Two Medical Schools End Use of Live Pigs in Research: National Post January 2011

January 2011 in the National Post: Click here to read the article about the success of a PCRM campaign to end the use of live pigs in research.

Submitted by Barbi L

How ridiculous for people to claim that the Physicians Committee for Responsible Medicine has no place commenting on Canada’s outdated practices of using live pigs in trauma-treatment courses. When we witness atrocities in Rwanda or Darfur, do we not feel Canada is obligated to step in and urge their governments to take action and end the suffering?

PCRM is not just a bunch of “vegan doctors”, or left-wing animal activists as Blackwell’s article depicts. They are a well-established, respected group of medical doctors. They are among the widespread opposition coming from the scientific and medical community against the use of animals in medical research and teaching due to the fact that animals are poor surrogates for human anatomy.
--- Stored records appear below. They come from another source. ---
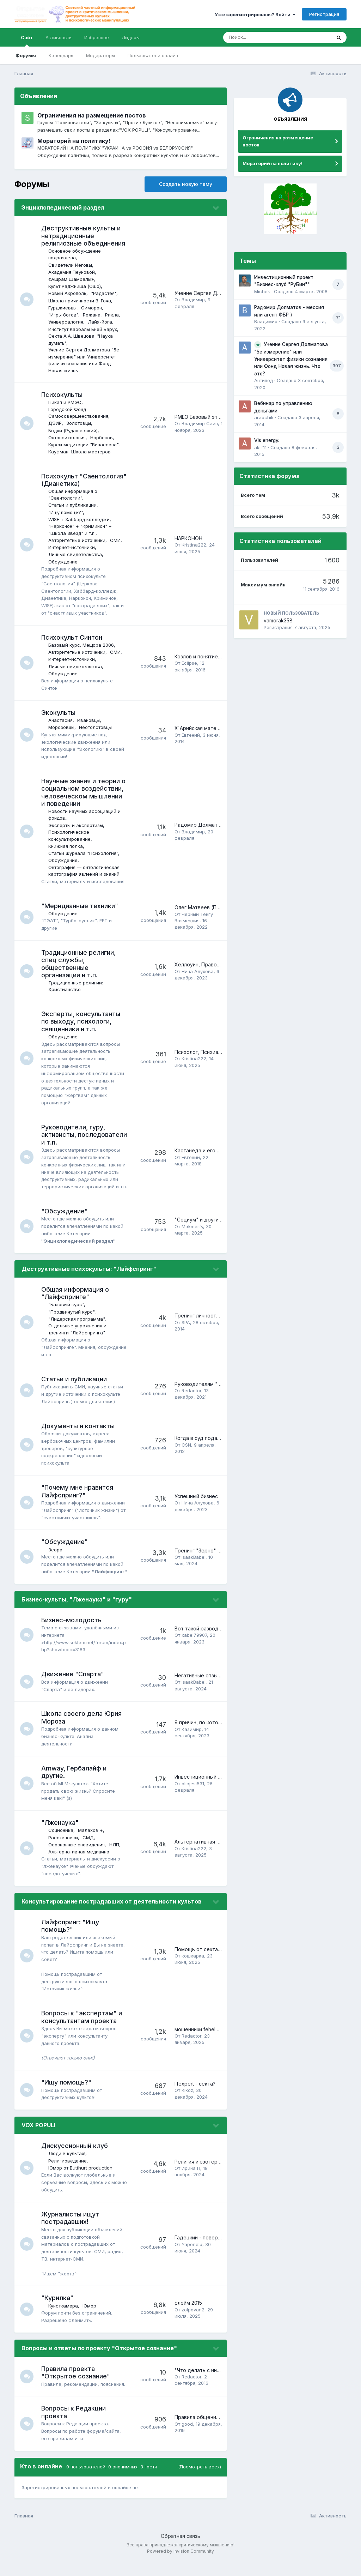  I want to click on Kristina222, so click(194, 545).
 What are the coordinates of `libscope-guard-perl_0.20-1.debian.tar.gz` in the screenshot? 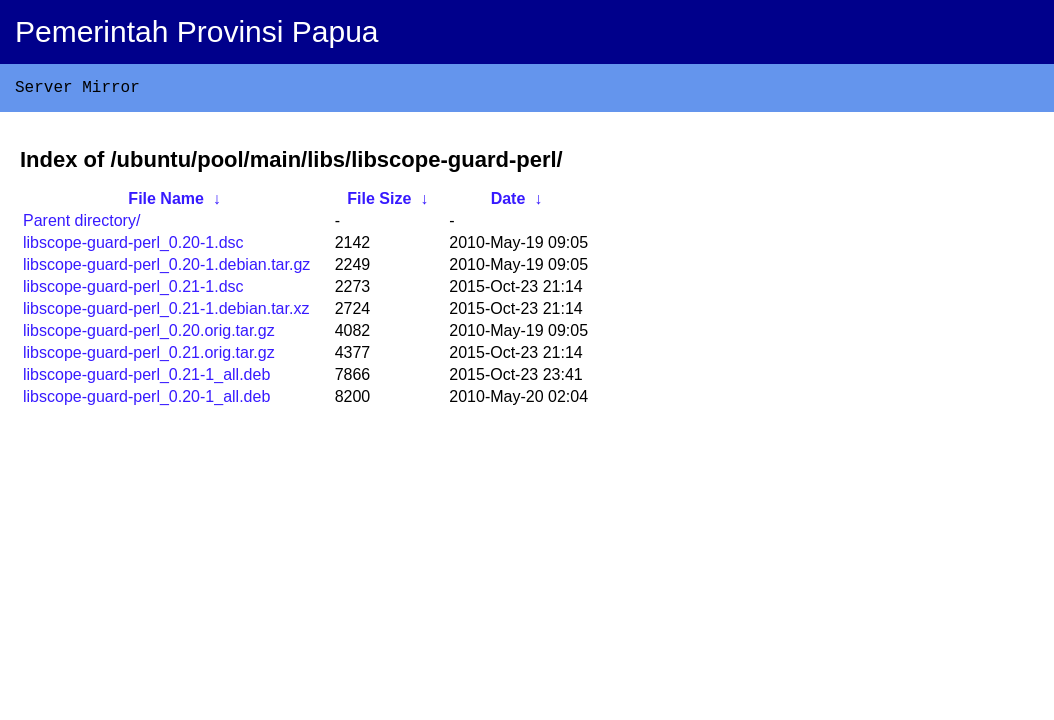 It's located at (166, 268).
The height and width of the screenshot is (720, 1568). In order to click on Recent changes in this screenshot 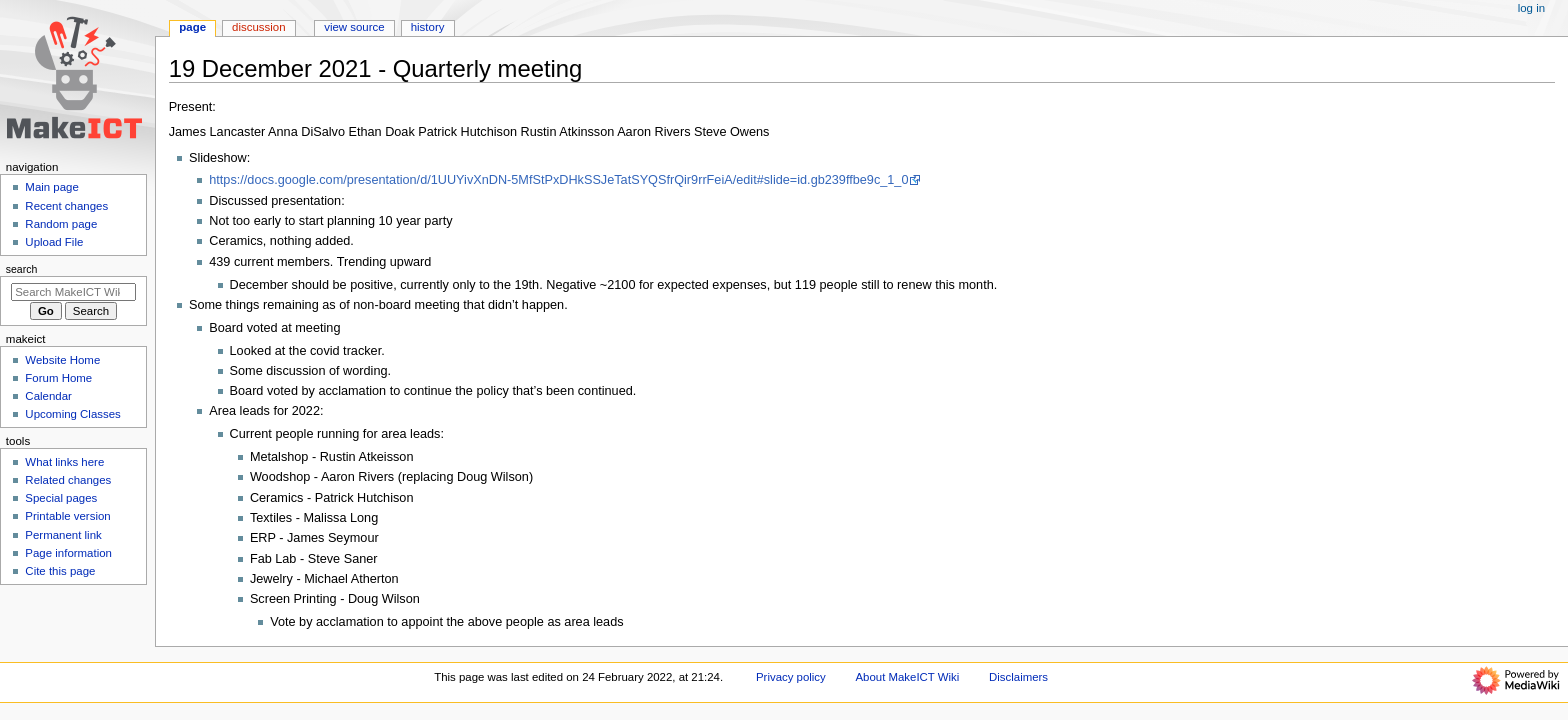 , I will do `click(66, 206)`.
For the people who claim that alternative methods aren’t as good as animal testing or training, why don’t they go and tell that to the 10,000 people born with birth defects thanks to thalidomide, for which animal tests had revealed it was “safe” for humans, or the 139,000 that suffered heart attacks (30-40% of them fatal) after taking Vioxx, another drug deemed safe for humans after animal testing.

This decision is a cause for celebration as we move towards better and more reliable, safe alternatives to animal testing in medical research and training.